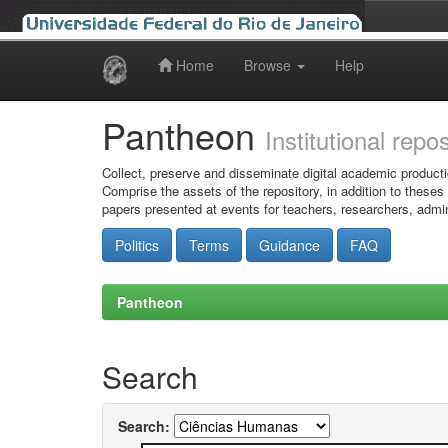
Home
Browse
Help
Skip
navigation
Pantheon
Institutional repo
Collect, preserve and disseminate digital academic producti
Comprise the assets of the repository, in addition to theses
papers presented at events for teachers, researchers, admin
Politics
Terms
Guidance
FAQ
Pantheon
Search
Search:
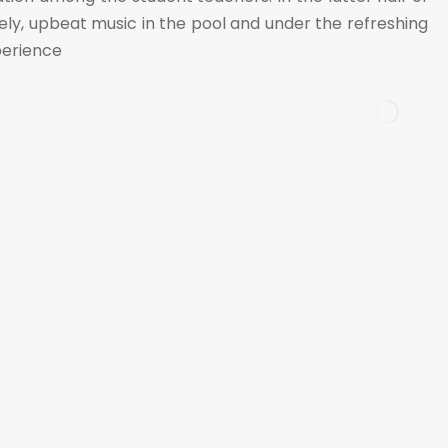
ely, upbeat music in the pool and under the refreshing
xperience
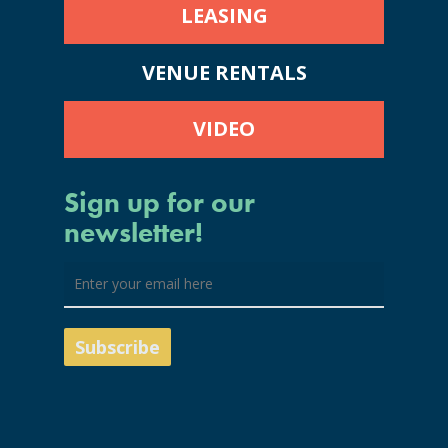
LEASING
VENUE RENTALS
VIDEO
Sign up for our
newsletter!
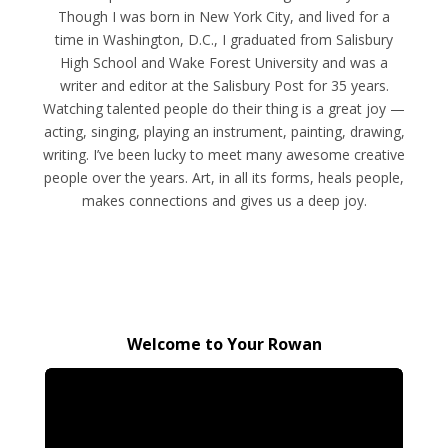
Though I was born in New York City, and lived for a
time in Washington, D.C., I graduated from Salisbury
High School and Wake Forest University and was a
writer and editor at the Salisbury Post for 35 years.
Watching talented people do their thing is a great joy —
acting, singing, playing an instrument, painting, drawing,
writing. I’ve been lucky to meet many awesome creative
people over the years. Art, in all its forms, heals people,
makes connections and gives us a deep joy.
Welcome to Your Rowan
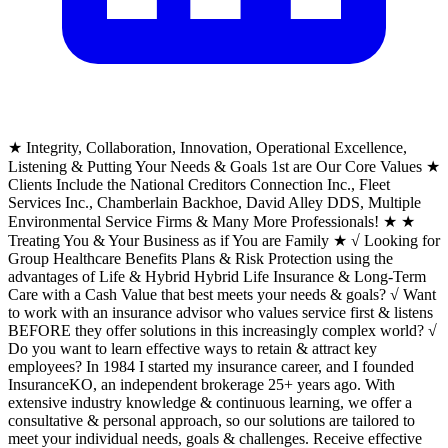
★ Integrity, Collaboration, Innovation, Operational Excellence,
Listening & Putting Your Needs & Goals 1st are Our Core Values ★
Clients Include the National Creditors Connection Inc., Fleet
Services Inc., Chamberlain Backhoe, David Alley DDS, Multiple
Environmental Service Firms & Many More Professionals! ★ ★
Treating You & Your Business as if You are Family ★ √ Looking for
Group Healthcare Benefits Plans & Risk Protection using the
advantages of Life & Hybrid Hybrid Life Insurance & Long-Term
Care with a Cash Value that best meets your needs & goals? √ Want
to work with an insurance advisor who values service first & listens
BEFORE they offer solutions in this increasingly complex world? √
Do you want to learn effective ways to retain & attract key
employees? In 1984 I started my insurance career, and I founded
InsuranceKO, an independent brokerage 25+ years ago. With
extensive industry knowledge & continuous learning, we offer a
consultative & personal approach, so our solutions are tailored to
meet your individual needs, goals & challenges. Receive effective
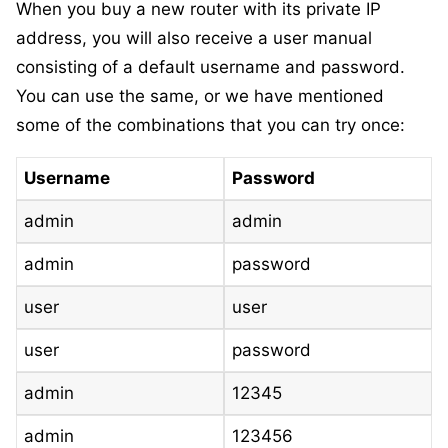
When you buy a new router with its private IP
address, you will also receive a user manual
consisting of a default username and password.
You can use the same, or we have mentioned
some of the combinations that you can try once:
Username
Password
admin
admin
admin
password
user
user
user
password
admin
12345
admin
123456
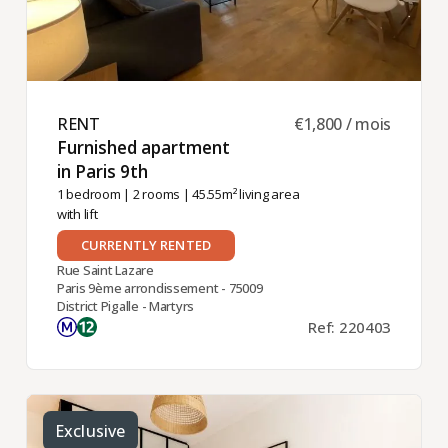
RENT ​
€1,800 / mois
Furnished apartment
in Paris 9th ​
1 bedroom
|
2 rooms
| 45.55m² living area
with lift
CURRENTLY RENTED
Rue Saint Lazare
Paris 9ème arrondissement - 75009
District Pigalle - Martyrs
Ref: 220403
Exclusive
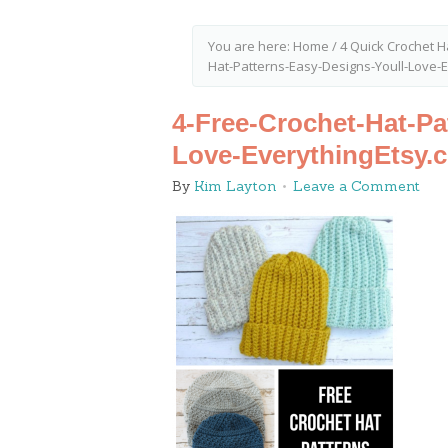
You are here:
Home
/
4 Quick Crochet H
Hat-Patterns-Easy-Designs-Youll-Love-
4-Free-Crochet-Hat-Pa
Love-EverythingEtsy.
By
Kim Layton
Leave a Comment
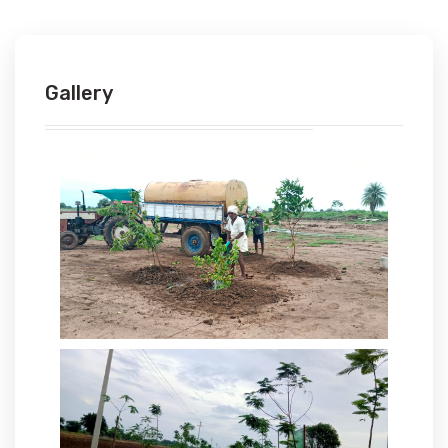
Gallery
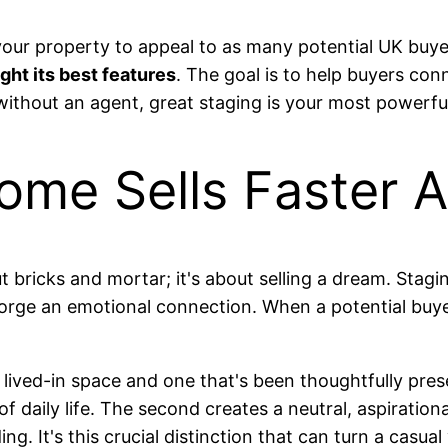
your property to appeal to as many potential UK buyers
ight its best features
. The goal is to help buyers co
ithout an agent, great staging is your most powerful 
me Sells Faster 
ut bricks and mortar; it's about selling a dream. Stagi
forge an emotional connection. When a potential buye
 lived-in space and one that's been thoughtfully pre
of daily life. The second creates a neutral, aspiratio
g. It's this crucial distinction that can turn a casual 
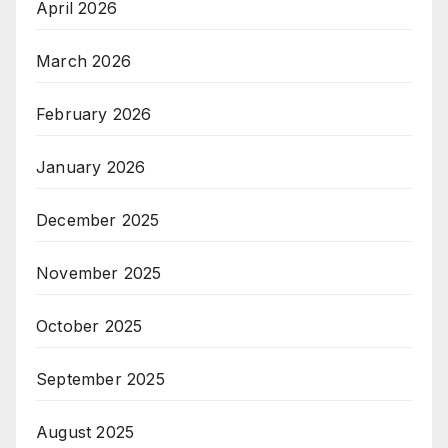
April 2026
March 2026
February 2026
January 2026
December 2025
November 2025
October 2025
September 2025
August 2025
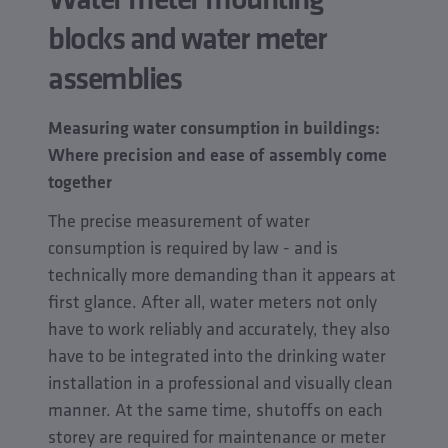
blocks and water meter
assemblies
Measuring water consumption in buildings:
Where precision and ease of assembly come
together
The precise measurement of water
consumption is required by law - and is
technically more demanding than it appears at
first glance. After all, water meters not only
have to work reliably and accurately, they also
have to be integrated into the drinking water
installation in a professional and visually clean
manner. At the same time, shutoffs on each
storey are required for maintenance or meter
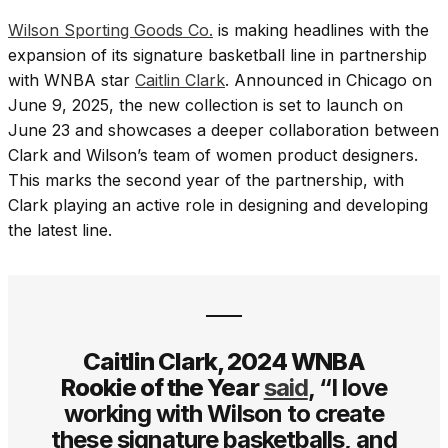
Wilson Sporting Goods Co.
is making headlines with the
expansion of its signature basketball line in partnership
with WNBA star
Caitlin Clark
. Announced in Chicago on
June 9, 2025, the new collection is set to launch on
June 23 and showcases a deeper collaboration between
Clark and Wilson’s team of women product designers.
This marks the second year of the partnership, with
Clark playing an active role in designing and developing
the latest line.
Caitlin Clark, 2024 WNBA
Rookie of the Year
said
, “I love
working with Wilson to create
these signature basketballs, and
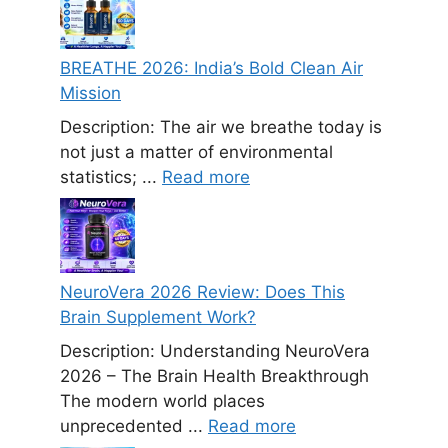
BREATHE 2026: India’s Bold Clean Air
Mission
Description: The air we breathe today is
not just a matter of environmental
statistics; ...
Read more
NeuroVera 2026 Review: Does This
Brain Supplement Work?
Description: Understanding NeuroVera
2026 – The Brain Health Breakthrough
The modern world places
unprecedented ...
Read more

**Activity**
Omit the pictures and set down the records exactly.

**Task solution**
Home
Browse
Help
Skip
navigation
Pantheon
Institutional repo
Collect, preserve and disseminate digital academic producti
Comprise the assets of the repository, in addition to theses
papers presented at events for teachers, researchers, admin
Politics
Terms
Guidance
FAQ
Pantheon
Search
Search:
ely, upbeat music in the pool and under the refreshing
xperience
LEASING
VENUE RENTALS
VIDEO
Sign up for our
newsletter!
Though I was born in New York City, and lived for a
time in Washington, D.C., I graduated from Salisbury
High School and Wake Forest University and was a
writer and editor at the Salisbury Post for 35 years.
Watching talented people do their thing is a great joy —
acting, singing, playing an instrument, painting, drawing,
writing. I’ve been lucky to meet many awesome creative
people over the years. Art, in all its forms, heals people,
makes connections and gives us a deep joy.
Welcome to Your Rowan
★ Integrity, Collaboration, Innovation, Operational Excellence,
Listening & Putting Your Needs & Goals 1st are Our Core Values ★
Clients Include the National Creditors Connection Inc., Fleet
Services Inc., Chamberlain Backhoe, David Alley DDS, Multiple
Environmental Service Firms & Many More Professionals! ★ ★
Treating You & Your Business as if You are Family ★ √ Looking for
Group Healthcare Benefits Plans & Risk Protection using the
advantages of Life & Hybrid Hybrid Life Insurance & Long-Term
Care with a Cash Value that best meets your needs & goals? √ Want
to work with an insurance advisor who values service first & listens
BEFORE they offer solutions in this increasingly complex world? √
Do you want to learn effective ways to retain & attract key
employees? In 1984 I started my insurance career, and I founded
InsuranceKO, an independent brokerage 25+ years ago. With
extensive industry knowledge & continuous learning, we offer a
consultative & personal approach, so our solutions are tailored to
meet your individual needs, goals & challenges. Receive effective
When you buy a new router with its private IP
address, you will also receive a user manual
consisting of a default username and password.
You can use the same, or we have mentioned
some of the combinations that you can try once:
Username
Password
admin
admin
admin
password
user
user
user
password
admin
12345
admin
123456
RENT ​
€1,800 / mois
Furnished apartment
in Paris 9th ​
1 bedroom
|
2 rooms
| 45.55m² living area
with lift
CURRENTLY RENTED
Rue Saint Lazare
Paris 9ème arrondissement - 75009
District Pigalle - Martyrs
Ref: 220403
Exclusive
You are here:
Home
/
4 Quick Crochet H
Hat-Patterns-Easy-Designs-Youll-Love-
4-Free-Crochet-Hat-Pa
Love-EverythingEtsy.
By
Kim Layton
Leave a Comment
Gallery
your property to appeal to as many potential UK buyers
ight its best features
. The goal is to help buyers co
ithout an agent, great staging is your most powerful 
me Sells Faster 
ut bricks and mortar; it's about selling a dream. Stagi
forge an emotional connection. When a potential buye
 lived-in space and one that's been thoughtfully pre
of daily life. The second creates a neutral, aspiratio
g. It's this crucial distinction that can turn a casual 
April 2026
March 2026
February 2026
January 2026
December 2025
November 2025
October 2025
September 2025
August 2025
blocks and water meter
assemblies
Measuring water consumption in buildings:
Where precision and ease of assembly come
together
The precise measurement of water
consumption is required by law - and is
technically more demanding than it appears at
first glance. After all, water meters not only
have to work reliably and accurately, they also
have to be integrated into the drinking water
installation in a professional and visually clean
manner. At the same time, shutoffs on each
storey are required for maintenance or meter
Wilson Sporting Goods Co.
is making headlines with the
expansion of its signature basketball line in partnership
with WNBA star
Caitlin Clark
. Announced in Chicago on
June 9, 2025, the new collection is set to launch on
June 23 and showcases a deeper collaboration between
Clark and Wilson’s team of women product designers.
This marks the second year of the partnership, with
Clark playing an active role in designing and developing
the latest line.
Caitlin Clark, 2024 WNBA
Rookie of the Year
said
, “I love
working with Wilson to create
these signature basketballs, and
BREATHE 2026: India’s Bold Clean Air
Mission
Description: The air we breathe today is
not just a matter of environmental
statistics; ...
Read more
NeuroVera 2026 Review: Does This
Brain Supplement Work?
Description: Understanding NeuroVera
2026 – The Brain Health Breakthrough
The modern world places
unprecedented ...
Read more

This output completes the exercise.